The picture above comes from Kurosawa's film Ran, (Chaos,) his version of King Lear. Above that, Jan Sobieski, and on top, Charles Martel.

We are winners because we are smart and determined. Some of you will be heroes.

2 comments:

Anonymous said...

That's a great picture from Ran, and the one of the Winged Horsemen. Been looking for something like those myself too.

I know I shouldn't, but I couldn't help chuckling a bit about the actions of the Sikhs you mentioned in the top entry, as it's just the sort of thing they'd have done. I have a huge respect for them, and the Gurkhas from Nepal, feeling that they were some of the finest men in our armed forces. Totally loyal and brave, and the kind of men you need when your back is up against the wall.

Dag said...

Barbara Tuchman writes in The Distant Mirror aobut the assemblies of crusaders in the 13th century, of one group who stayed apart, speaking a language no one else could understand, signing songs, thinking of themselves as the greatest men in the world, even though they came from an island few had ever been to or knew anything about.

We have it still in us.

Personally, I would rather live in a blaze of glory than die in one. But when I watch wave after wave of men going out to battle against impossible survival, know they are meeting their ends as men who are born to live till the end, then my spirit rises up and I am exulted, a part of my own who rose up from the trenches to battle for nothing more than life till it ended.

I saw Ran when it first came out, and since then I've loved the final scenes as passionately any time I think of it as I did in the theatre. I love it because of its moral clarity. That we might have to pass to make room for the better.
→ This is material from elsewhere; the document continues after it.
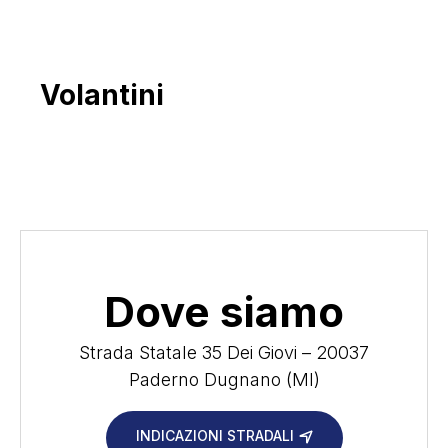
Volantini
Dove siamo
Strada Statale 35 Dei Giovi – 20037
Paderno Dugnano (MI)
INDICAZIONI STRADALI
Lear was a benign fool, and his actions destroyed all he loved, the good as well as the evil who might not have been so bad had the chance not arisen. Lear is our version of the naive and dangerous multi-culti dhimmi fool who ruins our world. We get chaos out of this. But we also get a chance to rise above anything mudane we might have lived otherwise. It's too bad our enemies aren't worthy of us. However, we get what we have. I am satisfied.